New York Life is a Fortune 100 mutual company with a legacy of purpose and integrity. They are seeking a Senior Associate - Infrastructure Platform & Security Engineer to own the platform operating system standards and govern the image artifacts for hybrid environments, ensuring compliant and repeatable builds at scale.
Responsibilities:
- Research and download all patches for the Compute environment
- Test each of the patches to ensure that each patch resolves its intended vulnerability or issue
- Bundle the vendor patches and release them to the team for non-prod deployment; be available to resolve issues before and during and after production release
- If a critical patch is released from a vendor during or in between patch cycles, immediately research the vulnerability, test the patch and prepare it for an out of band patch cycle if necessary
- Define and maintain cross‑platform OS standards for Linux and Windows (configuration baselines, hardening, packages, services, logging, time sync, and required agents)
- Engineer hardened/certified image artifacts: install/base images, on‑prem VM templates, AWS AMIs for EC2, node images, and container base images
- Coordinate certification and security sign‑off for image releases (CIS-aligned hardening, approved crypto settings, certificates, and required controls)
- Maintain image versioning, release notes, and lifecycle (deprecation, end-of-support posture, and upgrade paths) with clear consumer guidance
- Ensure that engineering, design, server build, configuration and other related documentation is present and up to date and easily retrievable
- Own and evolve Terraform modules that implement the standard “golden path” for provisioning compliant OS platforms across environments
- Design modules to be reusable, opinionated, and safe-by-default (networking hooks, identity integrations, logging/monitoring, secrets handling, tagging/metadata)
- Enable Git-based workflows and CI/CD for module promotion and consumption at scale (testing, validation, approvals, and rollback patterns)
- Implement and operate guardrails/enforcement to prevent drift from OS standards (policy-as-code, validations, and automated compliance checks)

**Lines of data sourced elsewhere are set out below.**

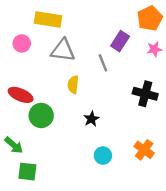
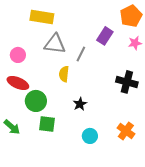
pink circle: (22, 43) -> (18, 55), moved
gray line: (103, 63) -> (81, 54), moved, turned 49
green square: (27, 172) -> (47, 124), moved

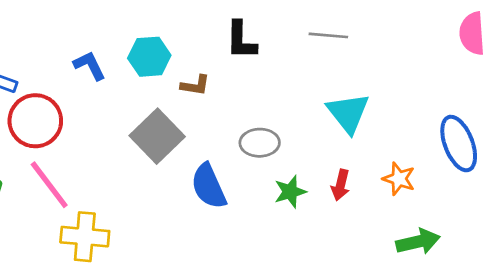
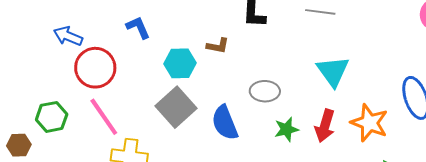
cyan hexagon: (149, 57) -> (180, 63), moved
gray square: (157, 136) -> (176, 107), moved
orange star: (399, 179) -> (369, 123), size x1.5
red arrow: (341, 185) -> (325, 126), size x1.4

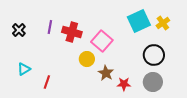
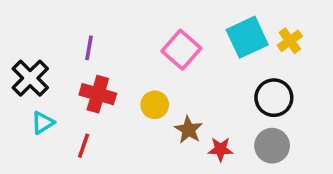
black cross: (19, 30) -> (30, 78), moved, size x1.5
red cross: (72, 32) -> (98, 94), moved
pink square: (102, 41) -> (181, 50), moved

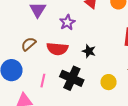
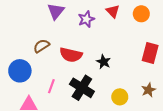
purple star: (67, 22) -> (86, 19), moved

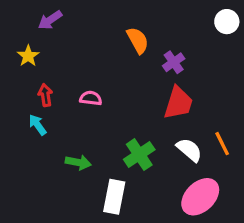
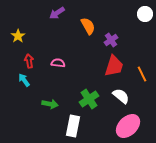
purple arrow: (50, 20) -> (57, 13), moved
orange line: (222, 144) -> (142, 74), moved

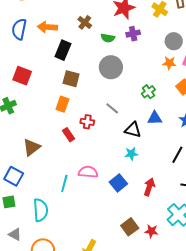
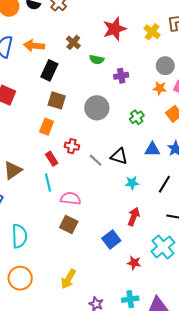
purple cross: (133, 34) -> (121, 76), moved
gray circle: (111, 67) -> (97, 108), moved
gray line: (112, 108) -> (96, 160), moved
blue triangle: (155, 118) -> (152, 149), moved
cyan star: (131, 154) -> (132, 183), moved
cyan line: (64, 183) -> (48, 182), moved, turned -30
blue square: (118, 183) -> (111, 239), moved
brown square: (130, 227) -> (69, 224), moved, turned -30

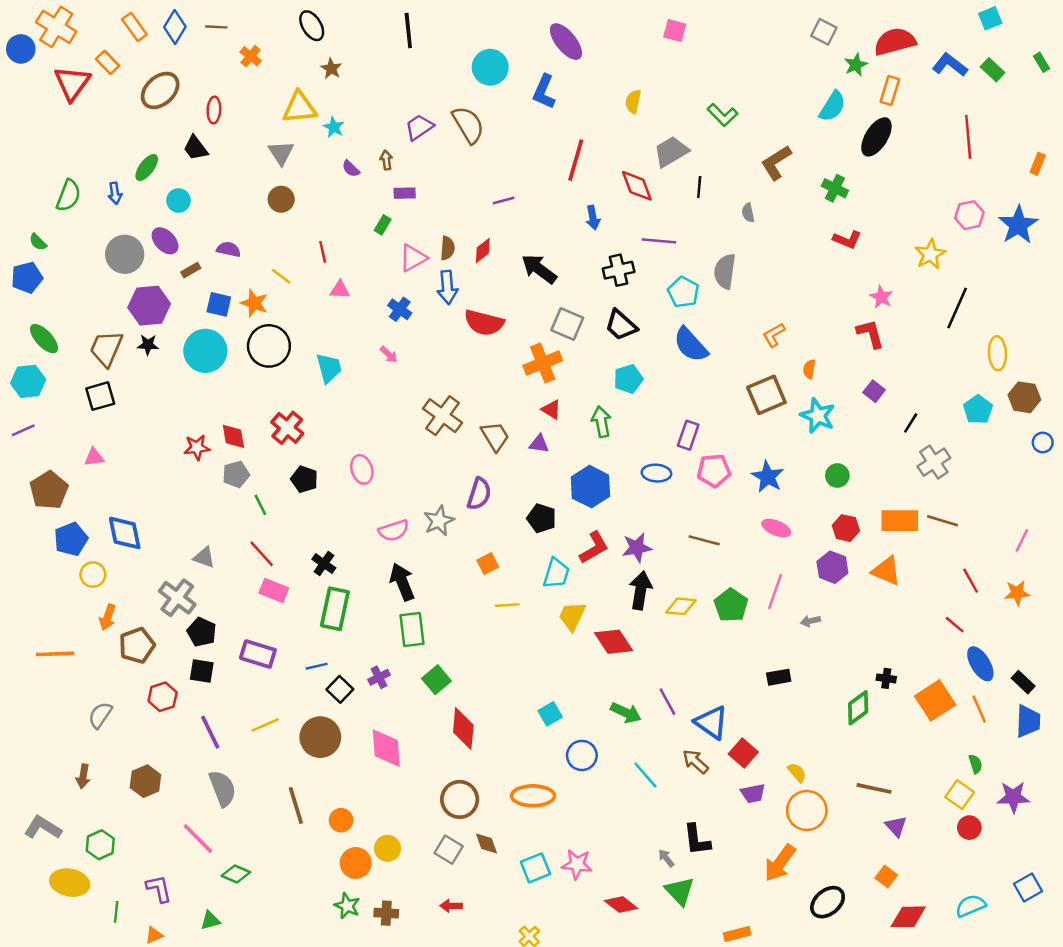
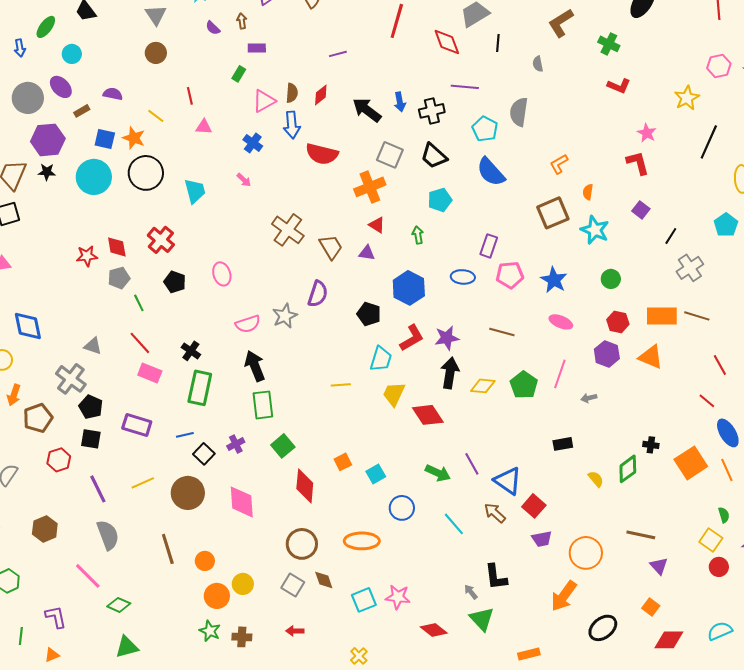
blue arrow: (593, 218) -> (400, 102), moved
green arrow: (601, 422) -> (418, 235), size x0.7
orange square: (488, 564) -> (343, 462), moved
yellow semicircle: (797, 773) -> (596, 479), moved
green triangle: (210, 920) -> (127, 647), moved, size x1.4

- Define and run the exception workflow: intake, risk assessment, approvals, time-bound waivers, tracking, and remediation plans
- Partner with Security, IAM, and Risk teams to ensure governance, auditability, and evidence collection for standards adoption
- Plan and execute rollout sequencing for new standards and image releases (pilot → early adopters → broad rollout), minimizing operational risk
- Operate production support for golden path platforms, including incident response, root cause analysis, and continuous improvements to reduce repeat issues
- Establish runbooks, operational procedures, and communications for consumers and platform operators
- Define and implement monitoring and dashboards for image/standard adoption, compliance status, and drift detection across Linux, Windows, EC2/AMI, and container bases
- Integrate telemetry with enterprise monitoring to provide proactive alerting and visibility for stakeholders and operations
- Partner with technology team to execute the standard golden path at scale, aligning on implementation patterns, operational handoffs, and support models
- Collaborate with application teams, cloud platform teams, and infrastructure engineering to onboard workloads to the golden path
- Provide technical leadership and mentorship, driving adoption through clear documentation, training, and stakeholder engagement
Requirements:
- 7+ years engineering and operating enterprise OS platforms across Linux and Windows in mission-critical, hybrid environments
- Proven expertise building and maintaining hardened/certified images (VM templates, EC2 AMIs, node images, container base images) and operating image build pipelines (e.g., Packer or equivalent)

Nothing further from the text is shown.